Kids with Mobiles; Do They “Think Different”?
by Oliver Starr
Now you’ll have to take what I say with a grain of salt here since disclosure demands that I admit that I do not have and have never had a child. In spite of behaving like one from time to time I’m thus forced to also admit that I don’t have the parenting experience that would make me an authority on the topic, either. However I’ve seen enough kids and have enough friends with that affliction (just kidding) that I do at least have a reasonably well developed opinion on kids with mobile phones and it is this: they do “think different”.
Just read a family of four’s mobile bill and you can see what I mean: Mom 1032 minutes of voice 2 incoming text messages, Dad, 764 minutes of voice, 0 text messages, Tina age 16 2055 minutes of voice (yes, she’s grounded) and 547 text messages(for a year), Will age 13 27 minutes of voice 445 text messages (Will will be mowing the lawn til he’s 60 to pay for his usage, “incidentally).
This is representative of a new paradigm unfolding right in front of our eyes. Kids are using mobile phones as instant messengers or status devices. They have the ability to maintain a near constant “back channel” connection with their principal friends even as they talk on a land-line or engage in a meat-space conversation. In some sense I think we’re witnessing a quasi evolutionary change in terms of the human ability to multi-task.
The truth is that as adults virtually all of us are terrible multi-taskers. We’re fairly adept at quickly switching from one activity to another a thousand times during a typical day but truth be told most of us can only really do one thing at a time; or at least one thing well at a time. From my observations kids seem to be overcoming this limitation and this is particularly evident in how they use their mobile phones.
Not only are many of these mini-robo-sapiens able to text message using multi-tap or T9 by touch, they can do so while engaged in a intense conversation with someone at the other end of a phone that is being cradled between said cy-child’s ear and shoulder - her other hand being erstwhile engaged manipulating the PS3 controller to blast alien hordes from the black sky; protecting earth being a trivial task compared to a really hard game like Halo. What makes this even more impressive is that it’s clear this advanced new life form isn’t even breaking a metaphorical sweat while carrying on all these tasks. In fact, so remedial is the game that she can beat the computer in spite of the fact that because of how she’s holding the phone she is actually viewing the display sideways!

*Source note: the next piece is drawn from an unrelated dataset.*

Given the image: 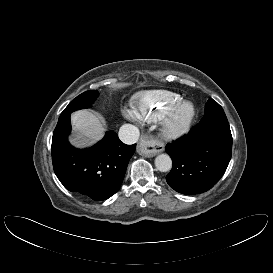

You may think I am exaggerating perhaps? Well, you can try to stave off those Freudian feelings of insecurity by denying reality or perhaps sign up for a cybernetic-multi-tasking implant that can bring you up a notch or two on this brave new evolutionary scale. Either that (hopefully they’ll be available in the next few years) or else face the reality that we’re going to fall further and further behind this somewhat terrifying generation of digital demigods. Maybe we’ll be fortunate and they’ll treat us with respect and compassion sort of like cherished antiques. And maybe, if we’re really lucky, when they speak to us they’ll do so using methods and devices we can understand - and slowly - after all it should be obvious that people THAT BUSY can’t possibly be bothered to repeat themselves just because WE don’t get it…
Truthfully, I’m not certain if Darwin would have used the word “evolution” to describe this change in ability from one generation to the next but then again, perhaps he would have. Another truth is that a lot of us aging “uni-taskers” find this multi-tasking “constant partial attention” - as my friend Marc Orchant calls it - very annoying. In fact at times I find this behavior so annoying that it occurs to me that perhaps it’s a good thing that I don’t have children of my own. After all, there’s another word that Darwin knew that is much less ambiguous when put into action: extinction.
Author’s Note: The principal topic for this new community blog is Mobile Messaging 2.0. As such, it falls to me and the other authors writing here to discuss as wide an array of technologies and methods as we can. The brief accounting above is but one glance into a not too far distant where our kids have surpassed our command of the digital domain and are the true controller of the Mobile Messaging 2.0 Medium.